There are multiple ways to measure frame data. The five main collection methods are:

  • Local collection using dumpsys gfxinfo: Not all frames observed in the dumpsys data are responsible for the slow rendering of your app or have any impact to end users. However, this is a good measure to look at across different release cycles to understand the general trend of performance. To learn more about using gfxinfo and framestats to integrate UI performance measurements into your testing practices, see Fundamentals of testing Android apps.
  • Field collection using JankStats: Collect frame render times from specific parts of your app with JankStats library and record and analyze the data.
  • In tests using Macrobenchmark (Perfetto under the hood)
  • Perfetto FrameTimeline: On Android 12 (API level 31), you can collect Frame timeline metrics from a Perfetto trace to which work is causing the frame drop. This can be the first step to diagnosing why frames are dropped.
  • Android Studio Profiler for jank detection

Check main activity load time

Your app's main activity might contain a large amount of information that is loaded from multiple sources. Check the home Activity layout, and specifically look at the Choreographer.onDraw method of the home activity.

  • Use reportFullyDrawn to report to the system that your app is now fully drawn for optimization purposes.
  • Measure activity and app launches using StartupTimingMetric with the Macrobenchmark library.
  • Look at frame drops.
  • Identify layouts taking a long time to render or measure.
  • Identify assets taking a long time to load.
  • Identify unnecessary layouts that are inflated during startup.

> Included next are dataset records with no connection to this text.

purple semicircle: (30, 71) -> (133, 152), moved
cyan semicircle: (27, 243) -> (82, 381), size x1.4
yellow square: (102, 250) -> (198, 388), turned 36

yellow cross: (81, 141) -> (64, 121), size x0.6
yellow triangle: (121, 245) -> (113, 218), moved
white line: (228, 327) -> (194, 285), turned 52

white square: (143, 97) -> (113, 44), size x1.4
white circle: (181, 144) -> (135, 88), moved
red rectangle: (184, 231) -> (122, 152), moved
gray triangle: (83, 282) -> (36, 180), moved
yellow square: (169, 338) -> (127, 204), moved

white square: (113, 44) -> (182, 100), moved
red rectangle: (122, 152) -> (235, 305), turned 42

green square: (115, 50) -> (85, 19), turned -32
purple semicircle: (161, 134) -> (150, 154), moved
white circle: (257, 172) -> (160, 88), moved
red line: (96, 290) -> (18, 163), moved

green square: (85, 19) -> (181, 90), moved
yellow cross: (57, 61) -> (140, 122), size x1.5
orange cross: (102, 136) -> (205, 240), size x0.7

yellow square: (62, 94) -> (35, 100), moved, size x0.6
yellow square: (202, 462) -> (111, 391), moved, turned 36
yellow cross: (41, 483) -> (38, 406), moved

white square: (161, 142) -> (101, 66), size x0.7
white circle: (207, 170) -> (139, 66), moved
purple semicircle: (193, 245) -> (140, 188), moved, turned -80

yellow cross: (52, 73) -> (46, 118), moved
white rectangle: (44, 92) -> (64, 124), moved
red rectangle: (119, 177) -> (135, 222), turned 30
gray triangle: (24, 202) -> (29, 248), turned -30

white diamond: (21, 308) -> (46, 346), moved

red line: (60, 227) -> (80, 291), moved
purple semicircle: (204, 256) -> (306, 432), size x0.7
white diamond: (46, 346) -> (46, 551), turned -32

Consider these possible solutions to optimize main activity load time:

  • Make your initial layout as basic as possible. For more information, see Optimize layout hierarchies.
  • Add custom tracepoints to provide more information about dropped frames and complex layouts.
  • Minimize the number and size of bitmap resources loaded during startup.
  • Use ViewStub where layouts aren't immediately VISIBLE. A ViewStub is an invisible, zero-sized View that can be used to lazily inflate layout resources at runtime. For more information, see ViewStub.

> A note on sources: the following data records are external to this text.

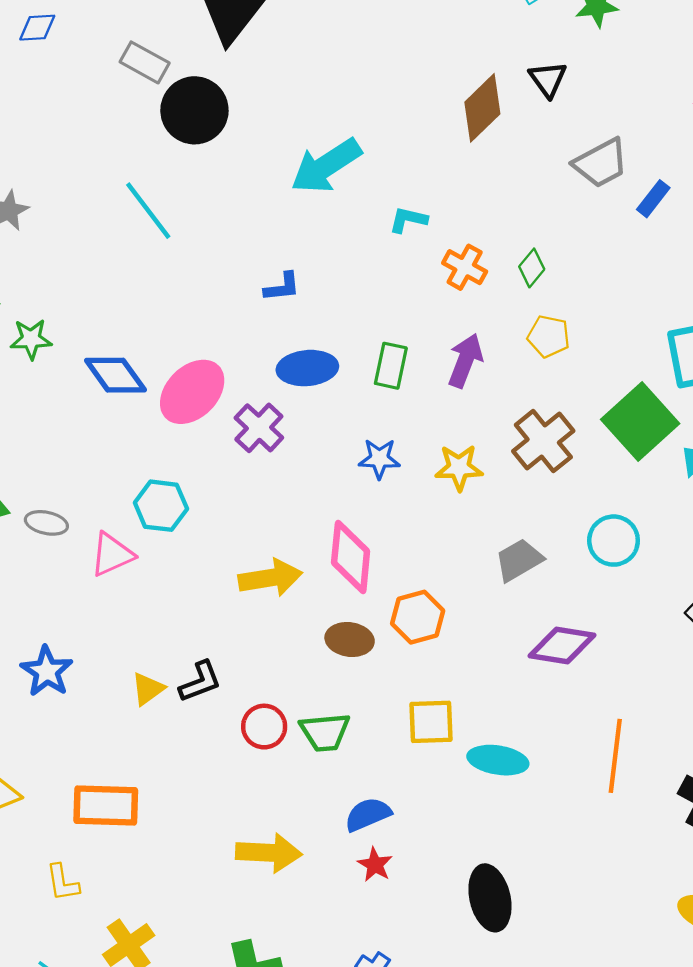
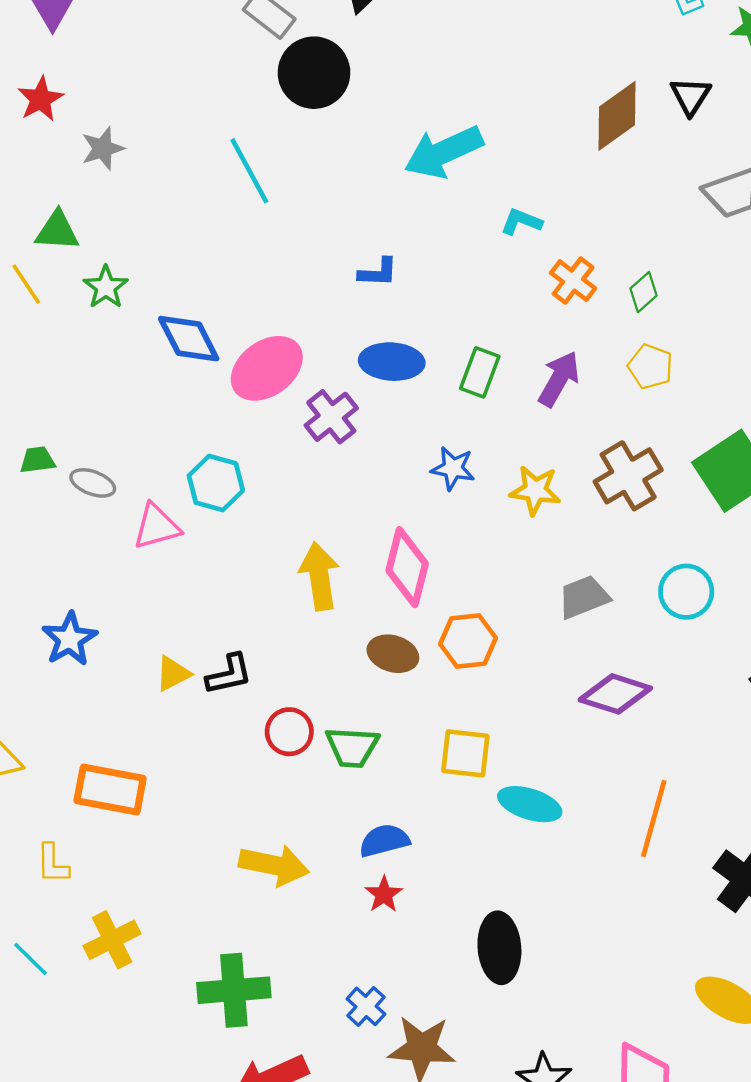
green star: (31, 339) -> (106, 287), turned 30
yellow arrow: (270, 578) -> (319, 576), turned -98

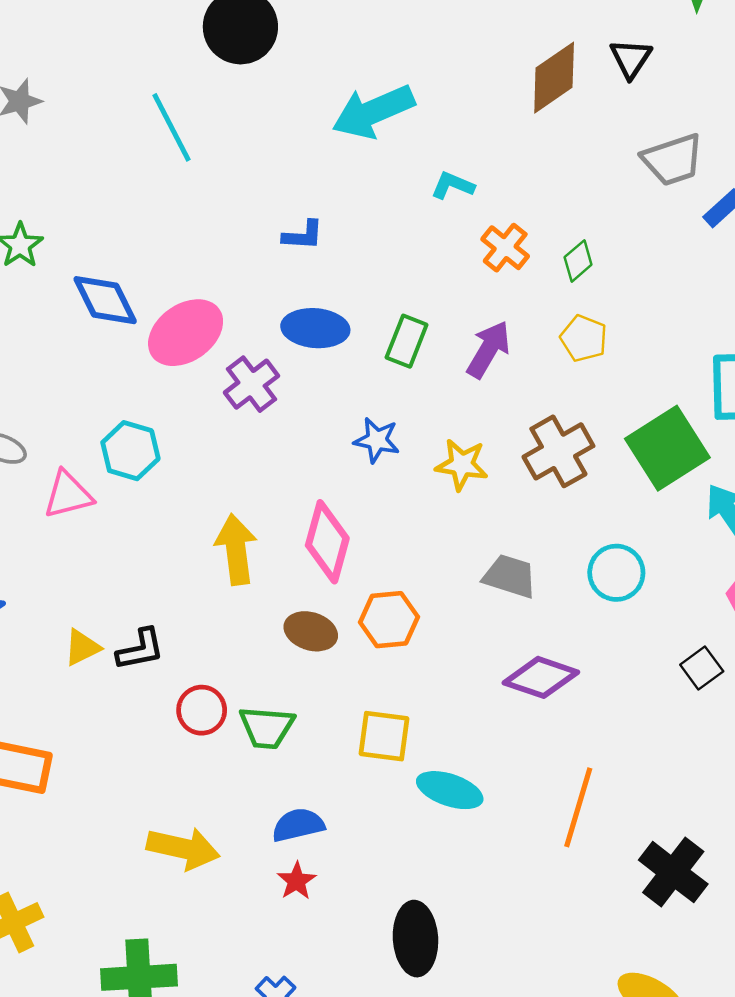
gray trapezoid: (584, 597) -> (510, 576), turned 38

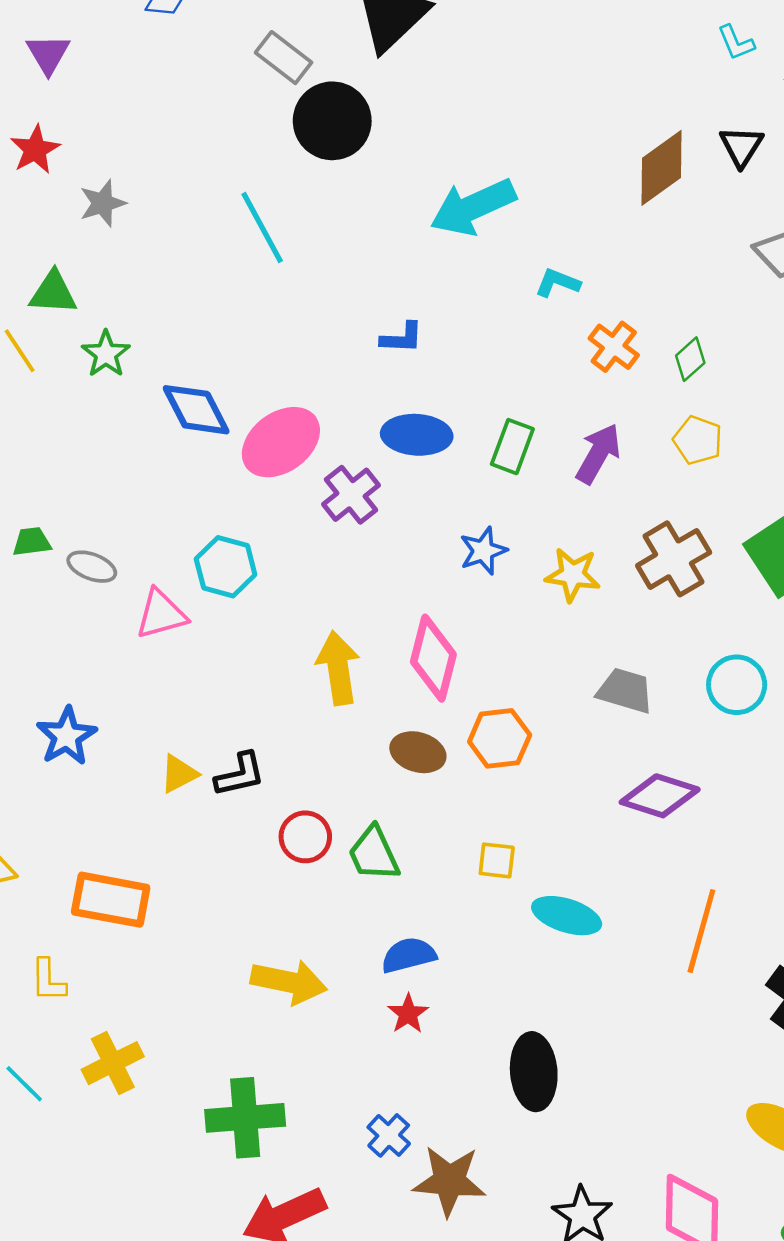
blue star: (377, 440) -> (483, 551), turned -30
green trapezoid: (267, 727) -> (374, 854), turned 62
yellow square: (384, 736) -> (497, 860), size x0.7

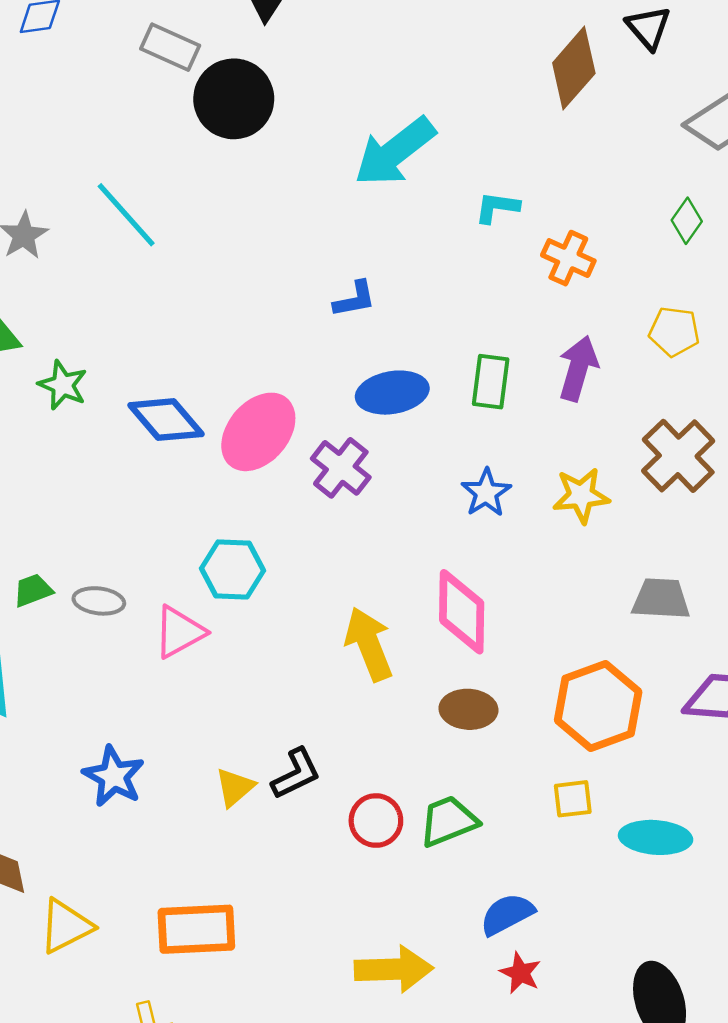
cyan line: (262, 228) -> (126, 215), moved
green diamond: (690, 359) -> (687, 221), moved
orange hexagon: (500, 738) -> (598, 706), moved, size x1.4
green trapezoid: (374, 854) -> (448, 821), turned 106

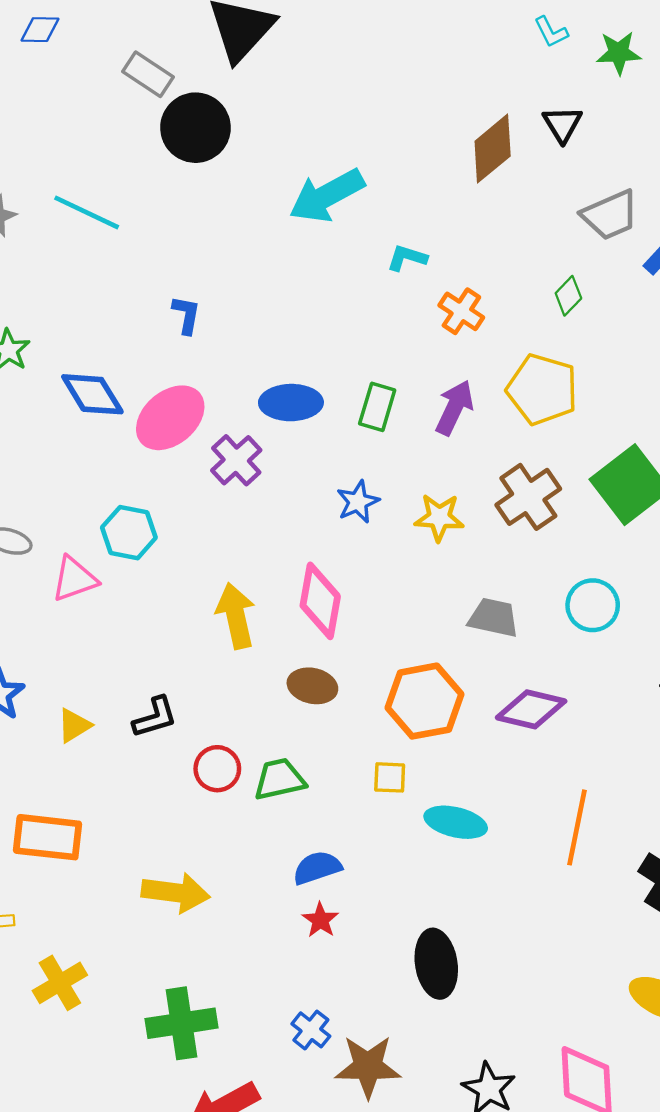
cyan line: (126, 215) -> (87, 212), turned -32
blue L-shape: (354, 299) -> (186, 315), moved, turned -78
yellow pentagon: (674, 332) -> (542, 389), size x1.6
yellow triangle: (235, 787) -> (74, 725), moved
yellow arrow: (394, 969) -> (176, 893), moved

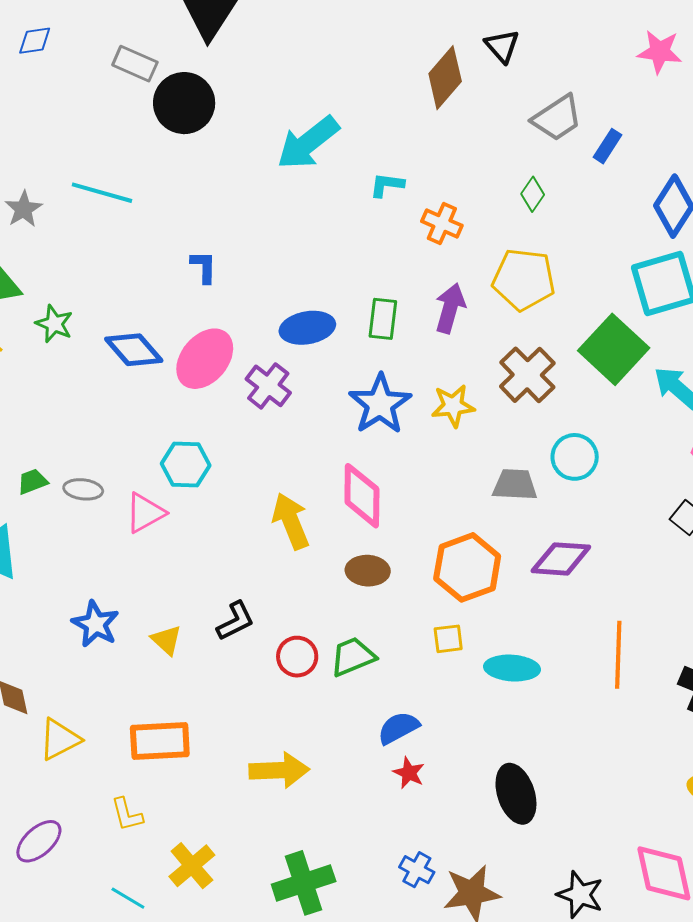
blue star: (358, 502) -> (380, 404), size x1.6
cyan circle: (593, 605) -> (575, 457), moved
yellow triangle: (74, 725) -> (166, 640), turned -36

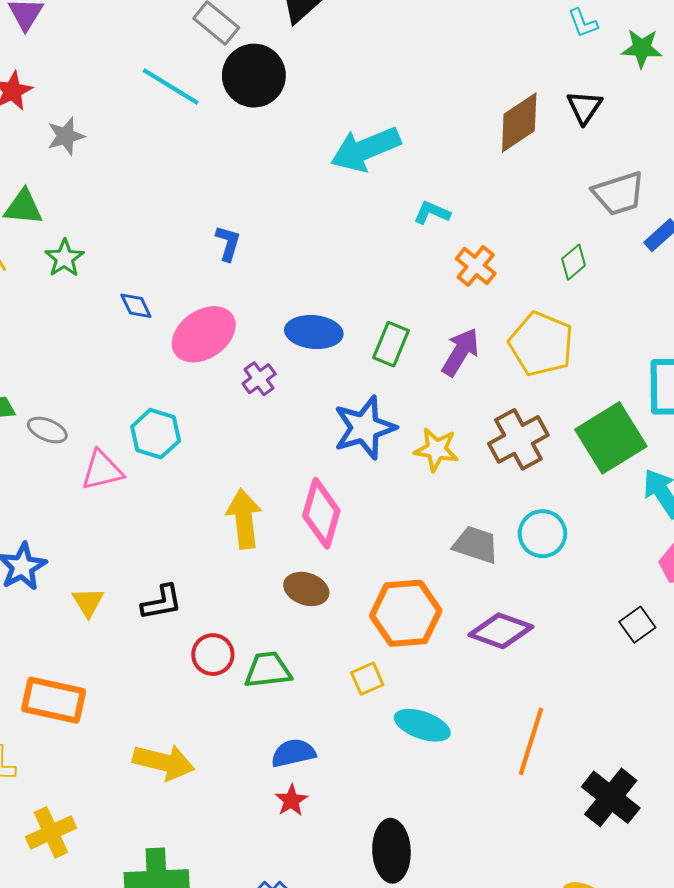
cyan line: (102, 193) -> (171, 87), moved
blue diamond: (134, 350) -> (136, 306), size x0.6
purple cross: (268, 386) -> (259, 379), size x0.7
yellow square: (448, 639) -> (367, 679), turned -32

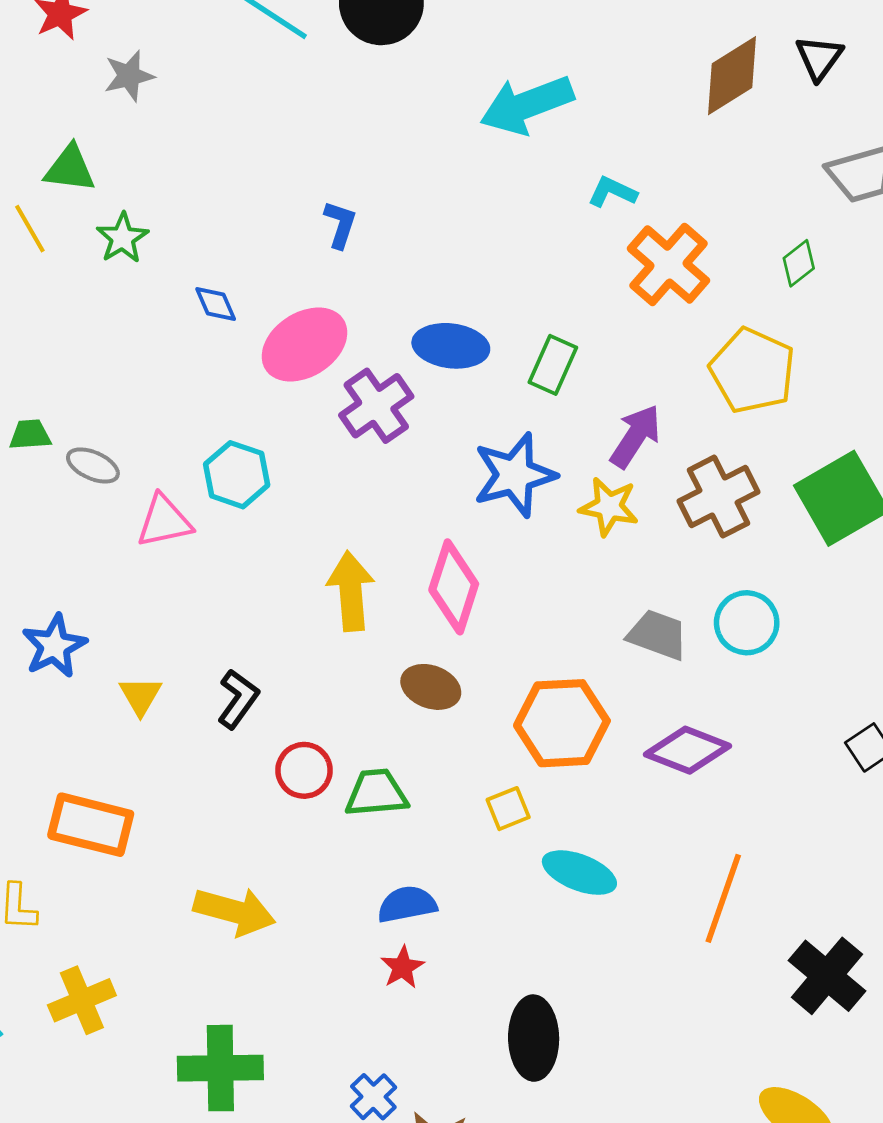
orange cross: (476, 266) -> (669, 265), size x1.5
purple arrow: (460, 352) -> (635, 436), moved
purple cross: (259, 379) -> (376, 406), size x1.6
black L-shape: (162, 602) -> (238, 699), turned -45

    If you are using Jetpack Compose, you can get similar behavior to ViewStub using state to defer loading some components:

    var shouldLoad by remember {mutableStateOf(false)}
    
    if (shouldLoad) {
     MyComposable()
    }
    

    Load the composeables inside the conditional block by modifying shouldLoad:

    LaunchedEffect(Unit) {
     shouldLoad = true
    }
    

    This triggers a recomposition that includes the code inside the conditional block in the first snippet.